Let’s help these commonsense reforms get across the finish line. Action Alert!
Recently, the House of Representatives approved legislation that would extend until 2024 changes in the rules to allow more access to telehealth. Expanded access to telehealth offers an opportunity to lower healthcare costs, so it is critical to support this and related bills in Congress.
We covered this issue a few months ago. Before the pandemic, regulators and lawmakers intentionally made it difficult for Americans to take advantage of the lower costs of telehealth, fearing widespread telehealth use would lead to more spending on unnecessary health care. Medicare, which often sets the tone for insurers across the country, banned clinicians from delivering telehealth outside of rural areas and prohibited patients from receiving telehealth within their homes.

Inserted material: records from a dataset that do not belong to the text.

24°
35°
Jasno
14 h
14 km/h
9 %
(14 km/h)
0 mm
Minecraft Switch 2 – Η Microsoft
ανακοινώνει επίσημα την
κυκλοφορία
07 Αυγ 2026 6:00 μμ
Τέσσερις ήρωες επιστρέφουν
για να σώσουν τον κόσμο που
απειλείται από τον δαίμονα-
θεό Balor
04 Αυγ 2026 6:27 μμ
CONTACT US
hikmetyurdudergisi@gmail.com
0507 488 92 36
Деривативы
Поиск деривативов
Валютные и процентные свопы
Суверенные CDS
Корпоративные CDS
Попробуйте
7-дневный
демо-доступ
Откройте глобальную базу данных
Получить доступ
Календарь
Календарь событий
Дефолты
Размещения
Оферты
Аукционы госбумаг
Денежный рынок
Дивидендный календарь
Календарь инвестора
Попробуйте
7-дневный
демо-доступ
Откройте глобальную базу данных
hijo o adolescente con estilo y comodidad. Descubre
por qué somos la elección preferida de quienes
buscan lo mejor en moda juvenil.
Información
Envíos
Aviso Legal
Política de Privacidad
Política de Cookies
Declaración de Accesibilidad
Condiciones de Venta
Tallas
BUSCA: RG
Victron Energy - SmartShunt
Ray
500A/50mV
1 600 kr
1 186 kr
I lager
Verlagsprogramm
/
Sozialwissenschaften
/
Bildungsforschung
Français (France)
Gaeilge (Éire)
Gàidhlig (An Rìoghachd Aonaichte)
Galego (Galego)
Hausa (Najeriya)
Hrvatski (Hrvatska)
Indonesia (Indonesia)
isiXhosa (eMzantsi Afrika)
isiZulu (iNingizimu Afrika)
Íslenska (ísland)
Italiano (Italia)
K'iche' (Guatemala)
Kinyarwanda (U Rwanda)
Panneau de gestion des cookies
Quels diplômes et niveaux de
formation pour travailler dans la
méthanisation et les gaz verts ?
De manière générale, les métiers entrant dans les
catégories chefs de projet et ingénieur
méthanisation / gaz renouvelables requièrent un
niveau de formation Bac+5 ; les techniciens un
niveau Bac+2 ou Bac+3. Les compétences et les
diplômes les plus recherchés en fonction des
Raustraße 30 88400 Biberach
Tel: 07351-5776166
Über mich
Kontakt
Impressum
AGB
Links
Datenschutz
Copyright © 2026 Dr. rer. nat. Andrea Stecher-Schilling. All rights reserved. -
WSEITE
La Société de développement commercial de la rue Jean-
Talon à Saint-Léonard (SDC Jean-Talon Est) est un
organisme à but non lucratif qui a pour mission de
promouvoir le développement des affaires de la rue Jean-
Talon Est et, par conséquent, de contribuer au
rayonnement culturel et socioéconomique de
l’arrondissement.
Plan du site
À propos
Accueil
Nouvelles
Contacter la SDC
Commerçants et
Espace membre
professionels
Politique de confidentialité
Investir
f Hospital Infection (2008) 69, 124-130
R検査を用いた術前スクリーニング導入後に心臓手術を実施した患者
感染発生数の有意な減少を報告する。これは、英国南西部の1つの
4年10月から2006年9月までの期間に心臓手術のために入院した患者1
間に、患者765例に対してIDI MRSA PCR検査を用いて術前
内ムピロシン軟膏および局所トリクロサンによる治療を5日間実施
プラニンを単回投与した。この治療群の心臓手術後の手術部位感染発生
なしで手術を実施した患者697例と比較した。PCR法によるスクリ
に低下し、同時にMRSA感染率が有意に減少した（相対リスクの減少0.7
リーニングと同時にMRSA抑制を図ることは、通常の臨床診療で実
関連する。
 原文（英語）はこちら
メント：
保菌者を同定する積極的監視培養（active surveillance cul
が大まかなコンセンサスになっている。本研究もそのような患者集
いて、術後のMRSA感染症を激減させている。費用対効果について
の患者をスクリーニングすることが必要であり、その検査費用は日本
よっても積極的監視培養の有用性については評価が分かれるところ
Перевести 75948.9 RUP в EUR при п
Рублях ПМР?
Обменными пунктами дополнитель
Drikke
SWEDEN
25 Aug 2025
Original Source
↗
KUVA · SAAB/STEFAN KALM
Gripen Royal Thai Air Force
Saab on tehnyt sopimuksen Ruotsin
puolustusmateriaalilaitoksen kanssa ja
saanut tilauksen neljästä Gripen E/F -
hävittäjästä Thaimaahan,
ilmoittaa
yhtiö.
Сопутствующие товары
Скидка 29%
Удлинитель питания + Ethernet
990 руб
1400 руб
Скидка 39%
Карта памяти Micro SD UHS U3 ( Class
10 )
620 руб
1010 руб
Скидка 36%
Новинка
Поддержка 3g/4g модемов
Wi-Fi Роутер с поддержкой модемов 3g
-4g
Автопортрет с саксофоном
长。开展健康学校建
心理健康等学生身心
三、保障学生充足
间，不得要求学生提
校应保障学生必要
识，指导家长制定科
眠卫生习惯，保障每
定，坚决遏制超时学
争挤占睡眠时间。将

This changed during the pandemic when telehealth allowed greater access to physicians when patients were wary of in-person visits. The public health emergency allowed government regulators to relax a number of restrictions on telehealth services. Pre-pandemic, for example, Medicare would only reimburse for telehealth services in rural areas, and the patient needed to go to a medical facility to receive service—they couldn’t stay at home.
Additionally, there were previously restrictions on where the practitioner could be during the time of the telehealth service. If physicians were dispensing telehealth services while at rural health clinics or federally qualified health centers (FQHCs), which predominantly service disadvantaged communities, they could not get reimbursed from Medicare or Medicaid. These restrictions, too, were relaxed during the pandemic. This has improved health care access for historically marginalized populations. Racial and ethnic minorities are 1.5 to 2 times as likely to suffer from a chronic disease as whites; expanded telehealth can help improve the health of these populations.
The problem is that, once the public health emergency ends, these relaxed rules will disappear. The bill approved by the House would extend many of these changes; other bills percolating in Congress would make the changes permanent.
The US spends significantly more money on healthcare than any other industrialized country. There are many reasons for this, but we must embrace policies like expanded telehealth access that give patients cost-saving options.